• SUPPLIED RECORDS:
# # # # # # #

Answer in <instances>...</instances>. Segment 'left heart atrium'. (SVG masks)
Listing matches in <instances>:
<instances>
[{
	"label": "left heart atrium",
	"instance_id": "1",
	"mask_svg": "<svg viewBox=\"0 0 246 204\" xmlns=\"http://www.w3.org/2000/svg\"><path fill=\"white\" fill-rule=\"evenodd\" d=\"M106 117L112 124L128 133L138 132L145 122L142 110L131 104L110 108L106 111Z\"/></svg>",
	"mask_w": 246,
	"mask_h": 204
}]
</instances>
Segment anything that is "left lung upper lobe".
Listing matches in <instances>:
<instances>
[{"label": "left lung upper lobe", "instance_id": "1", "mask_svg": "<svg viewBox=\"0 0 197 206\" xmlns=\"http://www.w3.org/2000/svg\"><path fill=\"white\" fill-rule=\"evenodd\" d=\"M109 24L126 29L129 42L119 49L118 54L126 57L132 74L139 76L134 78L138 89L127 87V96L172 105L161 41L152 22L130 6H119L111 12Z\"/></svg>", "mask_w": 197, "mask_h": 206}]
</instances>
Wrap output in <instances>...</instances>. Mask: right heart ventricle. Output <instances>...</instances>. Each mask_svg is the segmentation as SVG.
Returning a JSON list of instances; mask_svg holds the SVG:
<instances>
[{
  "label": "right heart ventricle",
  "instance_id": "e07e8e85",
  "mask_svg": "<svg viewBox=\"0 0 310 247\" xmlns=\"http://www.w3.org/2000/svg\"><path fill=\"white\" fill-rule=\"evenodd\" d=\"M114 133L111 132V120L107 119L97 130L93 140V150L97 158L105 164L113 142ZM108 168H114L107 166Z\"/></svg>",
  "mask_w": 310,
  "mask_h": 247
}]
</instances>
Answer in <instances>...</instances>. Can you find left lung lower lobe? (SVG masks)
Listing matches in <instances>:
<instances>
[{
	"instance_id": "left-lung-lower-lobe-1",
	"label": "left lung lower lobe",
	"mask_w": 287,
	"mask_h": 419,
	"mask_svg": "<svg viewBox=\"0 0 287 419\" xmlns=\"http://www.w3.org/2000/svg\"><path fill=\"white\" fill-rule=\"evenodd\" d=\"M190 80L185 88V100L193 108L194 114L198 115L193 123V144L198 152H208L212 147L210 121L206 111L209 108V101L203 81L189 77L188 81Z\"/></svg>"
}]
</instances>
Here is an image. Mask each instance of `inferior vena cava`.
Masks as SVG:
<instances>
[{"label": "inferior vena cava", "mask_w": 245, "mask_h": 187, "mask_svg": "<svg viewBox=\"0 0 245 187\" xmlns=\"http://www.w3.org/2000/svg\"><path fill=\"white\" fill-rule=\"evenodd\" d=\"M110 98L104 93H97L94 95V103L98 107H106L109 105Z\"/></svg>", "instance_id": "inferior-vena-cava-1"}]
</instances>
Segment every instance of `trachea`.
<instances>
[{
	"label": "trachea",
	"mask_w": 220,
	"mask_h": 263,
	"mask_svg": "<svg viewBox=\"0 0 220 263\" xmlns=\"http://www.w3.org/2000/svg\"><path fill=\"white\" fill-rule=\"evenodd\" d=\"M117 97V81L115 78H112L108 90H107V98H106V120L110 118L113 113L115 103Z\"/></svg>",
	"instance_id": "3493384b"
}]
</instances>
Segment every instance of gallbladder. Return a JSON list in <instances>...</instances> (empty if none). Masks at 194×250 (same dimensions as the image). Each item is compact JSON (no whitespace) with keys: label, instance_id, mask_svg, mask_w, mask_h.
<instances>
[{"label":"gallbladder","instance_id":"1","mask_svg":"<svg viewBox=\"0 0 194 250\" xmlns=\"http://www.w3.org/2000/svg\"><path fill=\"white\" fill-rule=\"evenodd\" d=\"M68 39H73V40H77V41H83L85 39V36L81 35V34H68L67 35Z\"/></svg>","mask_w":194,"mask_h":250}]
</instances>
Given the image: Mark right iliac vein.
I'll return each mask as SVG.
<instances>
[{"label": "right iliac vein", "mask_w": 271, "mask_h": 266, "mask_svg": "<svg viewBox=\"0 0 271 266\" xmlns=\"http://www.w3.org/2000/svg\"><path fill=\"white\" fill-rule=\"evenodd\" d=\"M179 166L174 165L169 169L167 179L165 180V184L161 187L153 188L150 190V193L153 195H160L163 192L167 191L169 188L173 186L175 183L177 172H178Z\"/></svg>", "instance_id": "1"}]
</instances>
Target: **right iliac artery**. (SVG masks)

# # # # # # #

• PROBLEM STATEMENT:
Set down nothing but the lines from the one containing "Here is an image." through the final line above, exactly as written.

• EXERCISE RESPONSE:
Here is an image. Mask each instance of `inferior vena cava`.
Masks as SVG:
<instances>
[{"label": "inferior vena cava", "mask_w": 245, "mask_h": 187, "mask_svg": "<svg viewBox=\"0 0 245 187\" xmlns=\"http://www.w3.org/2000/svg\"><path fill=\"white\" fill-rule=\"evenodd\" d=\"M110 98L104 93H97L94 95V103L98 107H106L109 105Z\"/></svg>", "instance_id": "inferior-vena-cava-1"}]
</instances>
Segment every instance of `trachea`.
<instances>
[{
	"label": "trachea",
	"mask_w": 220,
	"mask_h": 263,
	"mask_svg": "<svg viewBox=\"0 0 220 263\" xmlns=\"http://www.w3.org/2000/svg\"><path fill=\"white\" fill-rule=\"evenodd\" d=\"M117 97V81L115 78H112L108 90H107V98H106V120L110 118L113 113L115 103Z\"/></svg>",
	"instance_id": "3493384b"
}]
</instances>
Segment every instance of gallbladder. Return a JSON list in <instances>...</instances> (empty if none). Masks at 194×250 (same dimensions as the image). Each item is compact JSON (no whitespace) with keys: label, instance_id, mask_svg, mask_w, mask_h.
<instances>
[{"label":"gallbladder","instance_id":"1","mask_svg":"<svg viewBox=\"0 0 194 250\" xmlns=\"http://www.w3.org/2000/svg\"><path fill=\"white\" fill-rule=\"evenodd\" d=\"M68 39H73V40H77V41H83L85 39V36L81 35V34H68L67 35Z\"/></svg>","mask_w":194,"mask_h":250}]
</instances>
Given the image: Mark right iliac vein.
I'll return each mask as SVG.
<instances>
[{"label": "right iliac vein", "mask_w": 271, "mask_h": 266, "mask_svg": "<svg viewBox=\"0 0 271 266\" xmlns=\"http://www.w3.org/2000/svg\"><path fill=\"white\" fill-rule=\"evenodd\" d=\"M179 166L174 165L169 169L167 179L165 180V184L161 187L153 188L150 190V193L153 195H160L163 192L167 191L169 188L173 186L175 183L177 172H178Z\"/></svg>", "instance_id": "1"}]
</instances>
Target: **right iliac artery**. (SVG masks)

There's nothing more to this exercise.